Brief vom 31. Dezember 1749, von Sulzer, J. G. an Bodmer, J. J.

Ort: Berlin
Datum: 31. Dezember 1749

Werthester Herr und Freünd.

Sie bekommen mit diesem Brief zugleich einige Exemplare vom Noah, so viel nämlich Überbringer Hr. Kitt hat mit nehmen können. Sie kommen ganz neü aus der Preße und sind hier noch nicht angekommen. Hr. Schultheiß wird Ihnen noch mehr Exempl. durch eine andre Gelegenheit schiken. Ich habe dem Verleger versprechen sollen, daß man diese 2 ersten Gesänge nicht wieder auflegen wolle, bis er seine 800 Exempl. verkauft habe. Ich habe ihm aber gesagt, ich könne dies nicht thun, doch dünke mich wahrscheinlich, daß er seine Exempl. wol werde verkauffen können.
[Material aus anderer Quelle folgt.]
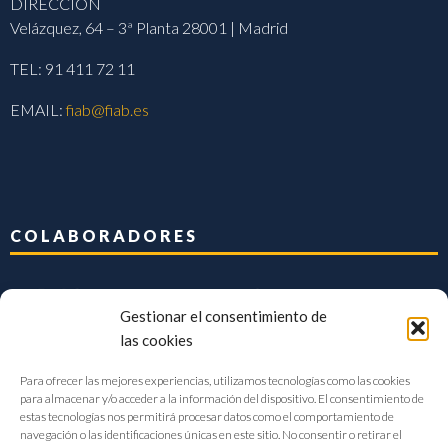
DIRECCIÓN
Velázquez, 64 – 3ª Planta 28001 | Madrid
TEL: 91 411 72 11
EMAIL:
fiab@fiab.es
COLABORADORES
Gestionar el consentimiento de
las cookies
Para ofrecer las mejores experiencias, utilizamos tecnologías como las cookies
para almacenar y/o acceder a la información del dispositivo. El consentimiento de
estas tecnologías nos permitirá procesar datos como el comportamiento de
navegación o las identificaciones únicas en este sitio. No consentir o retirar el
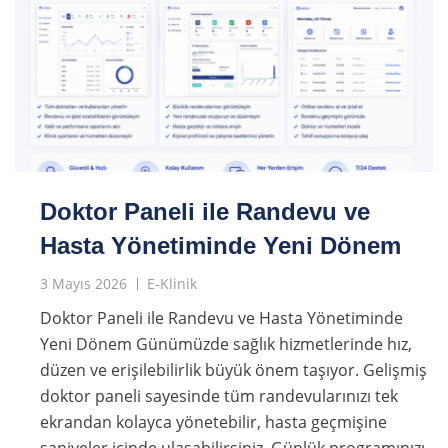
Doktor Paneli ile Randevu ve
Hasta Yönetiminde Yeni Dönem
3 Mayıs 2026
E-Klinik
Doktor Paneli ile Randevu ve Hasta Yönetiminde
Yeni Dönem Günümüzde sağlık hizmetlerinde hız,
düzen ve erişilebilirlik büyük önem taşıyor. Gelişmiş
doktor paneli sayesinde tüm randevularınızı tek
ekrandan kolayca yönetebilir, hasta geçmişine
saniyeler içinde ulaşabilirsiniz. Günlük programınızı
Wenn es angeht, so werde ich Ihnen auch noch das erste Blatt unsrer Gel. Zeitung mit schiken, darin sie eine Probe von Hrn. Ramlers Critik sehen werden, ingleichen [→]eine Ode die von einem ungenannten in der hiesigen Zeitung gestanden hat und mich ihres durchlesens ganz würdig dünkt. Wenn es Ihnen nicht zu viel Umstände macht, so haben sie die Gütigkeit sich unsrer Zeitung ein wenig anzunehmen.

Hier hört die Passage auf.